Exogenous Mutant P53 DNA Enhanced Cisplatin-induced Apoptosis in TSGH-8301 Human Bladder Cancer Cells

Background: The influence of tumor suppressor gene p53 on the apoptosis of bladder cancer cells is not completely understood. In this study, the requirement for p53 in the cisplatin-induced apoptosis of human bladder cancer cells TSGH-8301 was investigated.

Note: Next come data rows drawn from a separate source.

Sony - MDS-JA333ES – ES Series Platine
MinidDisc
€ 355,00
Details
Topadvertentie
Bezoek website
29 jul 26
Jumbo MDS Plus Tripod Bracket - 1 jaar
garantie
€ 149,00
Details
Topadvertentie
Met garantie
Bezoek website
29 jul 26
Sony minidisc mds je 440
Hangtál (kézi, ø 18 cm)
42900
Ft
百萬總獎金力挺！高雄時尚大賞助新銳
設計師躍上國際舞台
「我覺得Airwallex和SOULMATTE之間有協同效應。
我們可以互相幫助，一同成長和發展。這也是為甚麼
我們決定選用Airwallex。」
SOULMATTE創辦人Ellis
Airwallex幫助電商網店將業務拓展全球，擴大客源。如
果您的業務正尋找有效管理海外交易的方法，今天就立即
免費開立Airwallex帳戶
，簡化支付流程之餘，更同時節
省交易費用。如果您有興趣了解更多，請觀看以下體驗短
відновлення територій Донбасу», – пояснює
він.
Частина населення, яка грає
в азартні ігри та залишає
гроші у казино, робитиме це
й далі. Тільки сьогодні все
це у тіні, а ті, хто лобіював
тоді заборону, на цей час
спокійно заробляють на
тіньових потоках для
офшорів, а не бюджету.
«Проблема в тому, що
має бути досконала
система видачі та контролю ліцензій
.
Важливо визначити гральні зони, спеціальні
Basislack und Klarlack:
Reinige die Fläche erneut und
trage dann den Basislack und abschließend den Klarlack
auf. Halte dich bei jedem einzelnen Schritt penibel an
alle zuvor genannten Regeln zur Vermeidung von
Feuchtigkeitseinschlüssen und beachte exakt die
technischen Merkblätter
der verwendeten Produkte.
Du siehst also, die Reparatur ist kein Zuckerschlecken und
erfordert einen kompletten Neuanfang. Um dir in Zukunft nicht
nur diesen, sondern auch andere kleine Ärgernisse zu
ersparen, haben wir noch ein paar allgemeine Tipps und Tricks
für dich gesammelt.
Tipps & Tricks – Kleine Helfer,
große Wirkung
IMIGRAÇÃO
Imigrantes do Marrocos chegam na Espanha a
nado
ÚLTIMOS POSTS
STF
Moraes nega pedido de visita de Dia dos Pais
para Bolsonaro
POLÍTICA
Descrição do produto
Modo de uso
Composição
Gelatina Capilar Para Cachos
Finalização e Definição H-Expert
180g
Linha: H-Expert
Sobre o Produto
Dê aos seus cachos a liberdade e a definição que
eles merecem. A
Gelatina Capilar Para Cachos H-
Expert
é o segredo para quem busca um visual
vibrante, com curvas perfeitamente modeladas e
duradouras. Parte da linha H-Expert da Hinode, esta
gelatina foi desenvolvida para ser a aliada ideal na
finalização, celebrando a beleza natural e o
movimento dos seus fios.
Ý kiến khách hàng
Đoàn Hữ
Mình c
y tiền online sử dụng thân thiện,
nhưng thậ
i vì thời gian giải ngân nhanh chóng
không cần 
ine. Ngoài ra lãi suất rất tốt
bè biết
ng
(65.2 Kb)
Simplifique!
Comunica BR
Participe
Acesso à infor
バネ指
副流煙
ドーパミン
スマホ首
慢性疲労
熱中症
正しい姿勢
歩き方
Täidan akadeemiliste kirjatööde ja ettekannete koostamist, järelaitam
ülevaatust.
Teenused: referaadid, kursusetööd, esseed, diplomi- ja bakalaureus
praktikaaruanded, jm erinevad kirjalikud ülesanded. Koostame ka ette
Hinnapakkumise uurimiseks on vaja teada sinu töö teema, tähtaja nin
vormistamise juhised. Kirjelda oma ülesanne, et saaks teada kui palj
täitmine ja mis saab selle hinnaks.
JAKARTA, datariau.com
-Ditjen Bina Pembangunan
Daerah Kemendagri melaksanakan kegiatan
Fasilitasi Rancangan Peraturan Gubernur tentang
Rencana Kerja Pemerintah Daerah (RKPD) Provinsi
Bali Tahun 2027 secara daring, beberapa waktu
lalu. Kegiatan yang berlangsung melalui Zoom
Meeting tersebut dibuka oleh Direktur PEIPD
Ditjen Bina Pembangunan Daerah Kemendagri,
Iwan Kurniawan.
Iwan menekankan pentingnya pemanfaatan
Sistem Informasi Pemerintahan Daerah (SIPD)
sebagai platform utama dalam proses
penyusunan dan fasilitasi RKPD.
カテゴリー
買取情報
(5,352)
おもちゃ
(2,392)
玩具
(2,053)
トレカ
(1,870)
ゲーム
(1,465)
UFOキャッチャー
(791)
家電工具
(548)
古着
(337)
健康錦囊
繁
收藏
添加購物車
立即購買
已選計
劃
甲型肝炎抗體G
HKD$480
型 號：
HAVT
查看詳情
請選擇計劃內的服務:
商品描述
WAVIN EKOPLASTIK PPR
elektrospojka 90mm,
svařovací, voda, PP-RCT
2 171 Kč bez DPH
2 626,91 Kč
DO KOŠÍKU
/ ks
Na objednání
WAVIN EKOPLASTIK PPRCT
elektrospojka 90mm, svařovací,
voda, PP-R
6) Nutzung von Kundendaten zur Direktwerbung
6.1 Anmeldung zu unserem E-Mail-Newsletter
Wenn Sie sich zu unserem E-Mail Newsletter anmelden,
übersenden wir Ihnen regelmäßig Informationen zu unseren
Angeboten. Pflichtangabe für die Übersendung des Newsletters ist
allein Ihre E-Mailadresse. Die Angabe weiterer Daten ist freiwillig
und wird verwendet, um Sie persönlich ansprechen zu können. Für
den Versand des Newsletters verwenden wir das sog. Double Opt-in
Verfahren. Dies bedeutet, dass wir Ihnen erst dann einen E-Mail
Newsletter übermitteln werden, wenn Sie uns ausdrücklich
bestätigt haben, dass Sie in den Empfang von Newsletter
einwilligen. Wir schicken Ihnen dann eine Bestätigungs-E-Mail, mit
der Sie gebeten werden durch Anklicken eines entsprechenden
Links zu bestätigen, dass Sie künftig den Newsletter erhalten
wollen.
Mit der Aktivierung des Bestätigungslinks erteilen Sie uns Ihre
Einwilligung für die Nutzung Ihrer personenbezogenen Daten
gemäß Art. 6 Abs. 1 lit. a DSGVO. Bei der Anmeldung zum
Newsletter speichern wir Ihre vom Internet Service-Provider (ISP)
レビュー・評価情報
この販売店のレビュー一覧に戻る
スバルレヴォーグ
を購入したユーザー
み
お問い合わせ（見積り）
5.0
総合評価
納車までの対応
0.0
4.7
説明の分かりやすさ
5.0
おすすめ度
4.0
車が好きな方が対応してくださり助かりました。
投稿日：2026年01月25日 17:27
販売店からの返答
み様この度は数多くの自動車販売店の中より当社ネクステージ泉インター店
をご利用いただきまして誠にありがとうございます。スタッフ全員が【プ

Materials And Methods: TSGH-8301 cells, which contain endogenous wild type p53 genes, were transfected with expression vectors containing p53 cDNA mutated at codon 173. Stable mutant p53 transfectant clones were confirmed by Southern blotting and Western blotting. The cellular response to cisplatin was determined on the basis of (a) cells viability, (b) apoptotic DNA fragmentation, and (c) nuclear condensation.

Results: Cells containing an exogenous mutant p53 sequence had increased sensitivity to cisplatin by undergoing apoptosis compared with parental TSGH8301 cells. In contrast, no difference was observed in those clones with rearranged or undetectable exogenous mutant p53 cDNA. However, analysis of p53 mRNA with RT-PCR sequencing indicated that none of the transfectant clones expressed exogenous mutant p53 mRNA.

Conclusion: The transfectants had lost the expression of mutant p53 during selection; however, they could still enhance the expression of wild-type p53, which conferred sensitivity to cisplatin.

Implication: Transient expression of mutant p53 protein in TSGH8301 cells may induce an irreversibly stabilization of p53 and increase the steady state of p53 expression.